2
votes

I'm running Spark 2.0 in stand-alone mode, and I'm the only one submitting jobs in my cluster.

Suppose I have an RDD with 100 partitions and only 10 partitions in total would fit in memory at a time.

Let's also assume that allotted execution memory is enough and will not interfere with storage memory.

Suppose I iterate over the data in that RDD.

rdd.persist()  // MEMORY_ONLY

for (_ <- 0 until 10) {
  rdd.map(...).reduce(...)
}

rdd.unpersist()

For each iteration, will the first 10 partitions that are persisted always be in memory until rdd.unpersist()?

2

2 Answers

4
votes

For now what I know Spark is using LRU (Less Recently Used) eviction strategy for RDD partitions as a default. They are working on adding new strategies. https://issues.apache.org/jira/browse/SPARK-14289

This strategy remove an element which is less recently used The last used timestamp is updated when an element is put into the cache or an element is retrieved from the cache.

I suppose you will always have 10 partition in your memory, but which are stored in memory and which will get evicted depends on their use. According Apache FAQ:

Likewise, cached datasets that do not fit in memory are either spilled to disk or recomputed on the fly when needed, as determined by the RDD's storage level.

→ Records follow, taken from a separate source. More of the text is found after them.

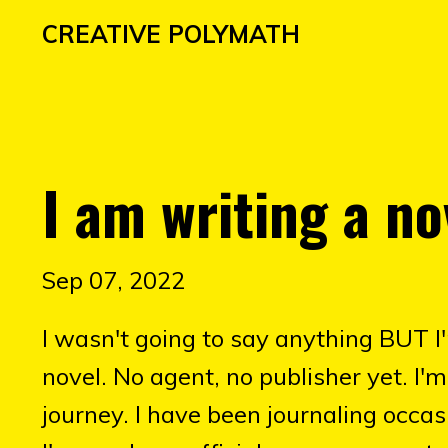
CREATIVE POLYMATH
I am writing a no
Sep 07, 2022
I wasn't going to say anything BUT I
novel. No agent, no publisher yet. I
journey. I have been journaling occasi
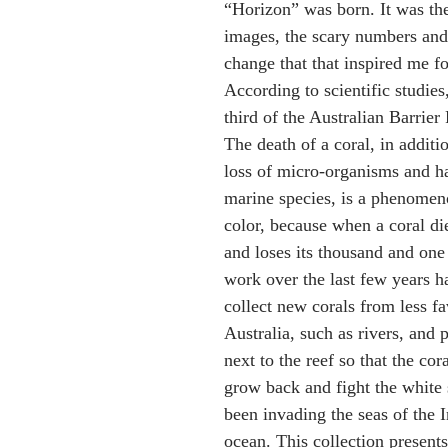
“Horizon” was born. It was th
images, the scary numbers and 
change that that inspired me for
According to scientific studies
third of the Australian Barrier 
The death of a coral, in additio
loss of micro-organisms and ha
marine species, is a phenomeno
color, because when a coral die
and loses its thousand and on
work over the last few years h
collect new corals from less fa
Australia, such as rivers, and 
next to the reef so that the cor
grow back and fight the white 
been invading the seas of the I
ocean. This collection presents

Thus, it depends on your configuration if other partitions are spilled to disk or recomputed on the fly. Recomputation is the default, which is not always most efficient option. You can set a dataset's storage level to MEMORY_AND_DISK to be able to avoid this.

1
votes

I think I found the answer, so I'm going to answer my own question.

The eviction policy seems to be in the MemoryStore class. Here's the source code.

It seems that entries are not evicted to make place for entries in the same RDD.